- [PROBLEM STATEMENT]: The entries below contain a line with "Станок для наполнения мешков сыпучими материалами DCS-50-A3" and a line with "Упаковщик ZL-50 (56, 1939)". Quote exactly those two lines and all lines between them.

━━━━━ RECORDS SUPPLIED ━━━━━

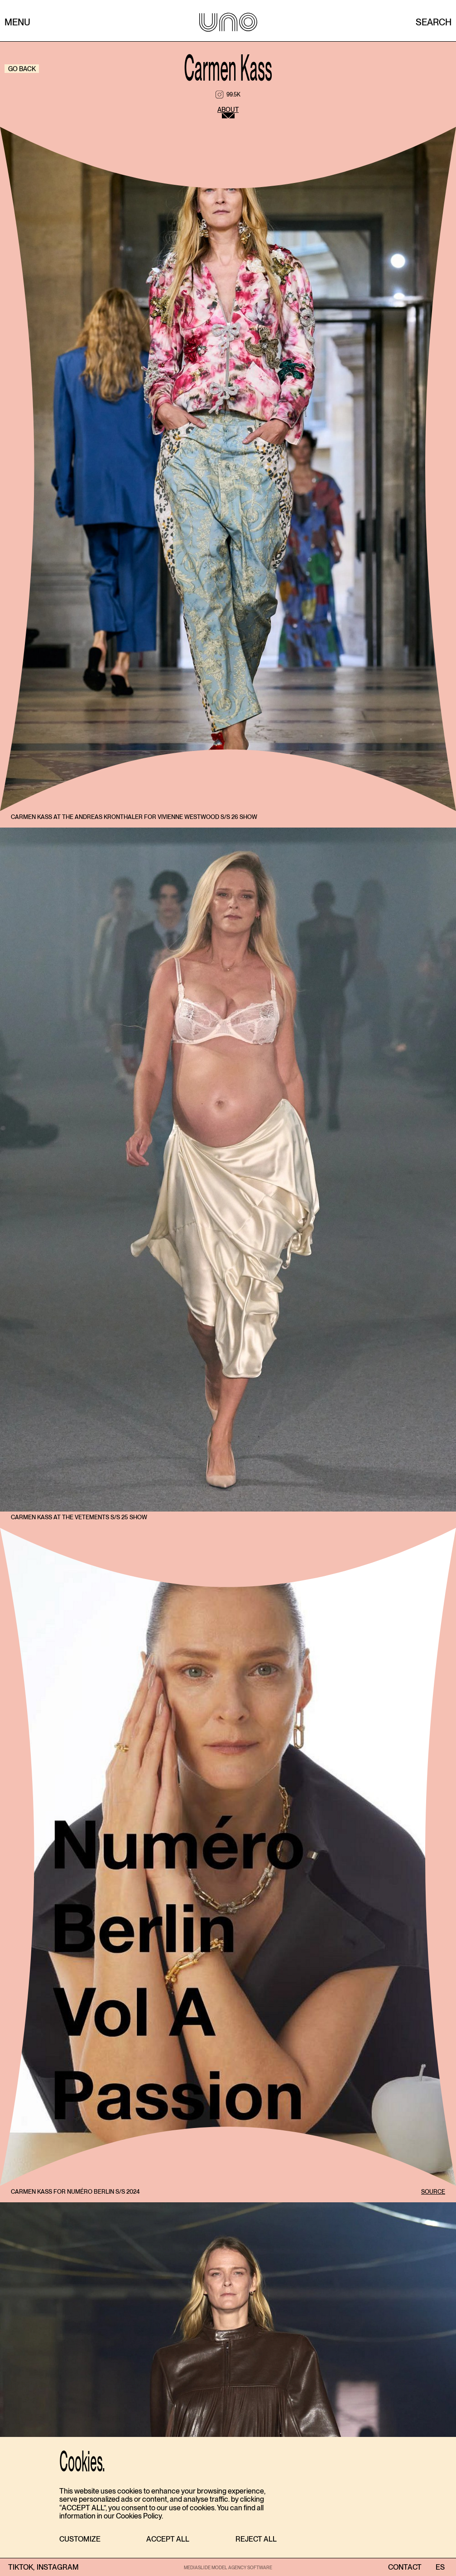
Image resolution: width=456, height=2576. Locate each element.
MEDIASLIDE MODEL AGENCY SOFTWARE (228, 2567)
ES (440, 2567)
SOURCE (433, 2192)
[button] (80, 2539)
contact (405, 2567)
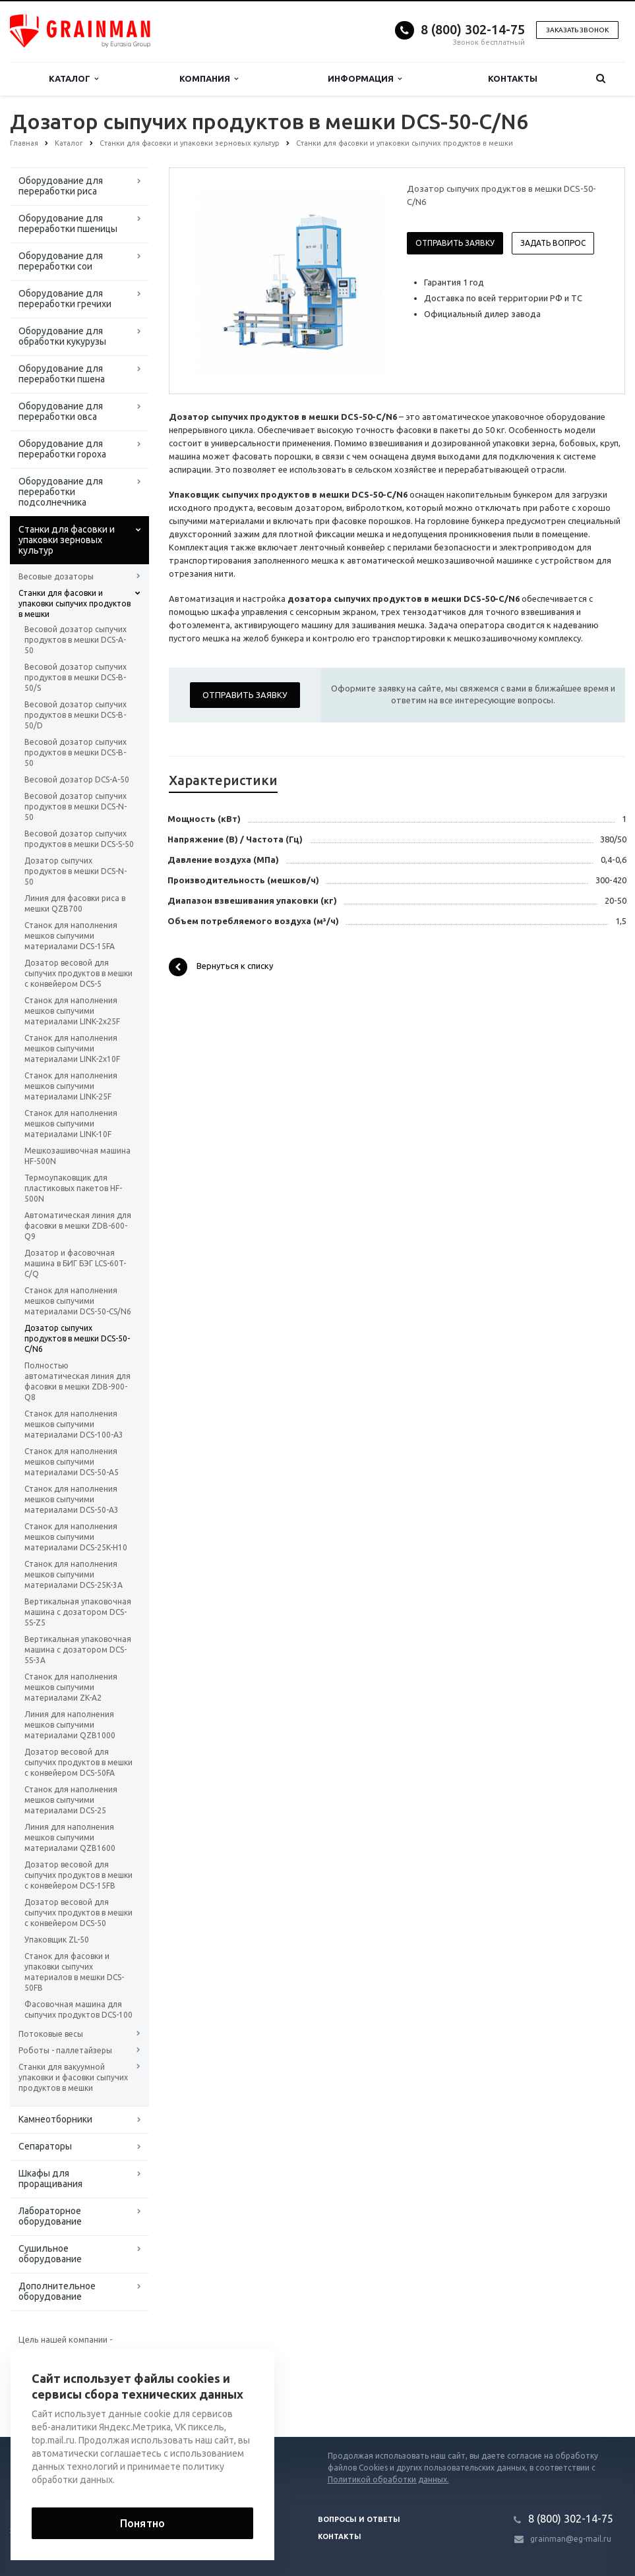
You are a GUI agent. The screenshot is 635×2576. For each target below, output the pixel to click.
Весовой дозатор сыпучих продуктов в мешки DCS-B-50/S (75, 677)
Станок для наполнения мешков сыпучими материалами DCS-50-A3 (71, 1499)
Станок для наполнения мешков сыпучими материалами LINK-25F (70, 1086)
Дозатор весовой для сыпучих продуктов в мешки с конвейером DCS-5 (78, 973)
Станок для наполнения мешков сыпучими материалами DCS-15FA (70, 936)
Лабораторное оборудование (50, 2216)
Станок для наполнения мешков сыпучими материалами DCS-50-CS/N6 (77, 1301)
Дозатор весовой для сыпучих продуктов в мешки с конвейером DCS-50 (78, 1912)
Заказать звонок (577, 30)
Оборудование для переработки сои (60, 261)
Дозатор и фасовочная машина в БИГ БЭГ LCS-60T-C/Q (75, 1263)
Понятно (142, 2523)
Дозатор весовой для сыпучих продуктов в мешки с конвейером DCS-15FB (78, 1875)
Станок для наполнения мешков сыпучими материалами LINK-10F (70, 1123)
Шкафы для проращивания (50, 2178)
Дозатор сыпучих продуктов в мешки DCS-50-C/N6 (77, 1338)
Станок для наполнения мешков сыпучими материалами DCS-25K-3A (73, 1574)
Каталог (73, 79)
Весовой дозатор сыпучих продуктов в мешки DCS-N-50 (75, 806)
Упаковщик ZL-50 (56, 1939)
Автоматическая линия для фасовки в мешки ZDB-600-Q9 (77, 1226)
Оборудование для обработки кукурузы (62, 336)
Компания (208, 79)
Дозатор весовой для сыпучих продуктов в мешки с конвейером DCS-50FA (78, 1762)
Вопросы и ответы (359, 2519)
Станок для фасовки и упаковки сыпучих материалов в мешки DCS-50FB (74, 1972)
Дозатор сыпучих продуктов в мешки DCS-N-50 (75, 871)
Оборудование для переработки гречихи (64, 298)
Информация (365, 79)
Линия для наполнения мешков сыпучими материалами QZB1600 (69, 1837)
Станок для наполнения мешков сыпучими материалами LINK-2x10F (72, 1048)
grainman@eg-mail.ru (570, 2538)
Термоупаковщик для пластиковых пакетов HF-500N (73, 1188)
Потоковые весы (50, 2034)
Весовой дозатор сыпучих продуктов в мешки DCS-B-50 (75, 752)
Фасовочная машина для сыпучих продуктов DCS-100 (78, 2009)
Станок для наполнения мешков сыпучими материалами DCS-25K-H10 (75, 1537)
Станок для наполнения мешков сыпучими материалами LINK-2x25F (72, 1011)
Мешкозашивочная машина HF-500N (77, 1155)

━━━━━

- [PROBLEM SOLUTION]:
Станок для наполнения мешков сыпучими материалами DCS-50-A3 (71, 1499)
Станок для наполнения мешков сыпучими материалами LINK-25F (70, 1086)
Дозатор весовой для сыпучих продуктов в мешки с конвейером DCS-5 (78, 973)
Станок для наполнения мешков сыпучими материалами DCS-15FA (70, 936)
Лабораторное оборудование (50, 2216)
Станок для наполнения мешков сыпучими материалами DCS-50-CS/N6 (77, 1301)
Дозатор весовой для сыпучих продуктов в мешки с конвейером DCS-50 (78, 1912)
Заказать звонок (577, 30)
Оборудование для переработки сои (60, 261)
Дозатор и фасовочная машина в БИГ БЭГ LCS-60T-C/Q (75, 1263)
Понятно (142, 2523)
Дозатор весовой для сыпучих продуктов в мешки с конвейером DCS-15FB (78, 1875)
Станок для наполнения мешков сыпучими материалами LINK-10F (70, 1123)
Шкафы для проращивания (50, 2178)
Дозатор сыпучих продуктов в мешки DCS-50-C/N6 (77, 1338)
Станок для наполнения мешков сыпучими материалами DCS-25K-3A (73, 1574)
Каталог (73, 79)
Весовой дозатор сыпучих продуктов в мешки DCS-N-50 (75, 806)
Упаковщик ZL-50 (56, 1939)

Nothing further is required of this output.